Assigned task: Only the number is needed: how many lines of the records include "hogy"?

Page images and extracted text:
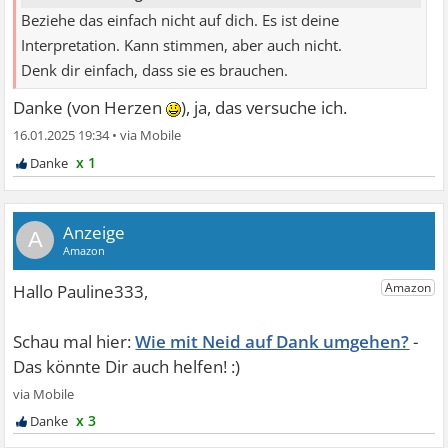
Beziehe das einfach nicht auf dich. Es ist deine
Interpretation. Kann stimmen, aber auch nicht.
Denk dir einfach, dass sie es brauchen.
Danke (von Herzen
), ja, das versuche ich.
16.01.2025 19:34
•
x 1
A
Wie mit Neid auf Dank umgehen?
x 3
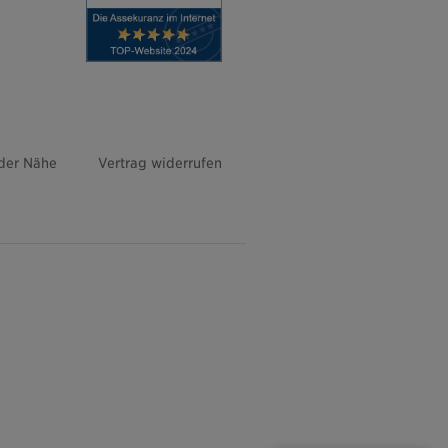
 der Nähe
Vertrag widerrufen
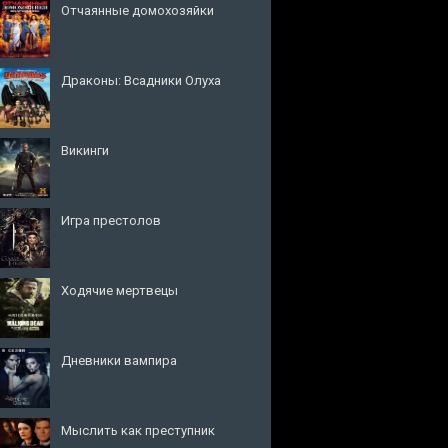
Отчаянные домохозяйки
Драконы: Всадники Олуха
Викинги
Игра престолов
Ходячие мертвецы
Дневники вампира
Мыслить как преступник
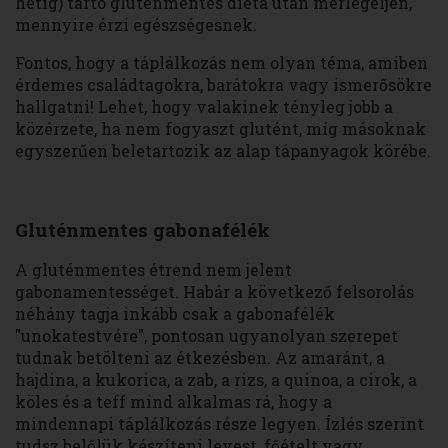
hétig) tartó gluténmentes diéta után mérlegeljen,
mennyire érzi egészségesnek.
Fontos, hogy a táplálkozás nem olyan téma, amiben
érdemes családtagokra, barátokra vagy ismerősökre
hallgatni! Lehet, hogy valakinek tényleg jobb a
közérzete, ha nem fogyaszt glutént, míg másoknak
egyszerűen beletartozik az alap tápanyagok körébe.
Gluténmentes gabonafélék
A gluténmentes étrend nem jelent
gabonamentességet. Habár a következő felsorolás
néhány tagja inkább csak a gabonafélék
"unokatestvére", pontosan ugyanolyan szerepet
tudnak betölteni az étkezésben. Az amaránt, a
hajdina, a kukorica, a zab, a rizs, a quinoa, a cirok, a
köles és a teff mind alkalmas rá, hogy a
mindennapi táplálkozás része legyen. Ízlés szerint
tudsz belőlük készíteni levest, főételt vagy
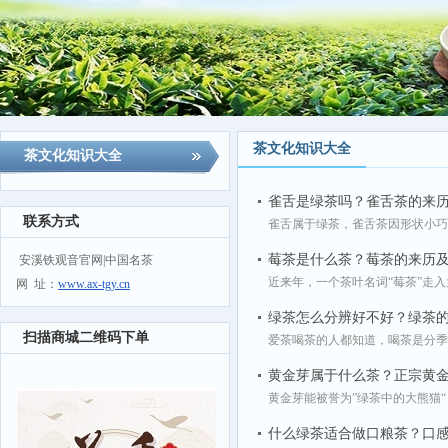
茶文化知识大全
茶文化知识大全
雀舌是绿茶吗？雀舌茶的来
联系方式
雀舌属于绿茶，雀舌茶因形状小巧
莓茶是什么茶？莓茶的来历
安溪铁观音官网|中国名茶
近来年，一个茶叶名词“莓茶”走入
网 址：
www.ax-tgy.cn
绿茶怎么分辨好不好？绿茶
扫描商城二维码下单
爱茶喝茶的人都知道，喝茶是分季节
黄金芽属于什么茶？正宗黄
黄金芽能被誉为”绿茶中的大熊猫“
什么绿茶适合做口粮茶？口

Task solution: 3